Elderly people in Florida would have paid more than $200 extra for traditional Medicare if a system similar to Paul Ryan’s proposed overhaul of the program was in place in 2010, according to the Kaiser Family Foundation.
Ryan, the Republican vice presidential nominee, wants to transform Medicare into a “premium support” system in which beneficiaries get a fixed payment from the government for their insurance, rather than guaranteed benefits. Such a plan would lead to wide variations in Medicare costs across the country, according to the study today by the nonprofit Kaiser group.
Fifty-nine percent of beneficiaries would have paid more in 2010, unless they switched from traditional Medicare or their current private coverage to a lower-cost plan, the researchers found. In California, Florida, Michigan, New Jersey, Nevada and New York, it would cost more than $100 extra a month to maintain traditional coverage for Medicare.
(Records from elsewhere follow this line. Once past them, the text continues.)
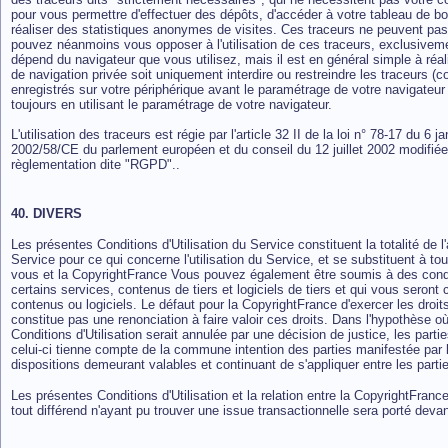
pour vous permettre d'effectuer des dépôts, d'accéder à votre tableau de bor
réaliser des statistiques anonymes de visites. Ces traceurs ne peuvent pas
pouvez néanmoins vous opposer à l'utilisation de ces traceurs, exclusivem
dépend du navigateur que vous utilisez, mais il est en général simple à réal
de navigation privée soit uniquement interdire ou restreindre les traceurs (co
enregistrés sur votre périphérique avant le paramétrage de votre navigateur 
toujours en utilisant le paramétrage de votre navigateur.
L'utilisation des traceurs est régie par l'article 32 II de la loi n° 78-17 du 6 j
2002/58/CE du parlement européen et du conseil du 12 juillet 2002 modifiée 
règlementation dite "RGPD"..
40. DIVERS
Les présentes Conditions d'Utilisation du Service constituent la totalité de l
Service pour ce qui concerne l'utilisation du Service, et se substituent à t
vous et la CopyrightFrance Vous pouvez également être soumis à des conditi
certains services, contenus de tiers et logiciels de tiers et qui vous ser
contenus ou logiciels. Le défaut pour la CopyrightFrance d'exercer les droit
constitue pas une renonciation à faire valoir ces droits. Dans l'hypothèse 
Conditions d'Utilisation serait annulée par une décision de justice, les parti
celui-ci tienne compte de la commune intention des parties manifestée par le
dispositions demeurant valables et continuant de s'appliquer entre les parties
Les présentes Conditions d'Utilisation et la relation entre la CopyrightFrance
tout différend n'ayant pu trouver une issue transactionnelle sera porté dev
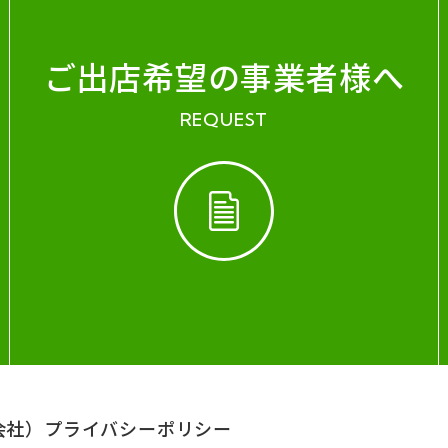
ご出店希望の事業者様へ
REQUEST
会社）
プライバシーポリシー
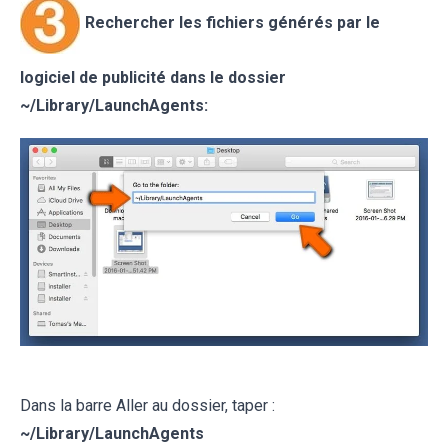
Rechercher les fichiers générés par le
logiciel de publicité dans le dossier
~/Library/LaunchAgents:
Dans la barre Aller au dossier, taper :
~
/Library/LaunchAgents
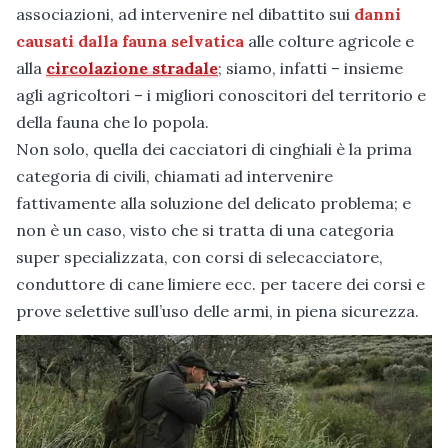
associazioni, ad intervenire nel dibattito sui
danni
causati dalla fauna selvatica
alle colture agricole e
alla
circolazione stradale
; siamo, infatti – insieme
agli agricoltori – i migliori conoscitori del territorio e
della fauna che lo popola.
Non solo, quella dei cacciatori di cinghiali è la prima
categoria di civili, chiamati ad intervenire
fattivamente alla soluzione del delicato problema; e
non è un caso, visto che si tratta di una categoria
super specializzata, con corsi di selecacciatore,
conduttore di cane limiere ecc. per tacere dei corsi e
prove selettive sull’uso delle armi, in piena sicurezza.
The findings “underscore the potential for highly disparate effects of a premium support system for beneficiaries across the county,” said the authors, led by Gretchen Jacobson, a policy analyst at Kaiser.
Mitt Romney, the Republican presidential nominee, has said he would enact a plan similar to Ryan’s if elected. A Romney spokeswoman, Andrea Saul, said the Kaiser study didn’t examine “the Romney-Ryan plan,” which Romney has not detailed.
“Our plan would always provide future beneficiaries guaranteed coverage options with no increase in out-of-pocket costs from today’s Medicare,” she said in an e-mail.
President Barack Obama’s campaign said in a blog post today that “Under Romney’s plan, millions of people -- especially those with complicated health needs who see a lot of different doctors --would have to give up their doctors or pay extra to maintain access to their choices”
Under the plan outlined by Ryan, who is also chairman of the House Budget Committee, the government’s Medicare contribution would be set by annual bids from plans participating in the system, including traditional Medicare. The stipend, which Democrats call a “voucher,” would equal the second lowest-cost bid in each county.
That mechanism would lead to varying premiums across the country because of differences in medical costs, Jacobson and her colleagues said. Medicare would likely be among the lowest-cost plans in parts of the country with low medical costs, while private plans would outbid the government elsewhere.
While Medicare beneficiaries may have to pay more, a premium support plan would probably save the government money, Jacobson and her colleagues said. The study didn’t measure the extent of those savings.
Medicare beneficiaries in a system like Ryan’s wouldn’t face higher premiums and might even lower their costs if they switch to lower-cost plans, the Kaiser researchers said. People may be unlikely to change plans, though, even to get a lower premium.
In Medicare’s prescription drug program, where beneficiaries choose among private plans to cover medicines, just 6 percent changed plans in 2008, “despite substantial variations in premiums, cost-sharing and other factors,” according to the U.S. Centers for Medicare and Medicaid Services. Only 7 percent of participants in Massachusetts’s government-run insurance exchange, the Connector, switched plans in 2011, the study said.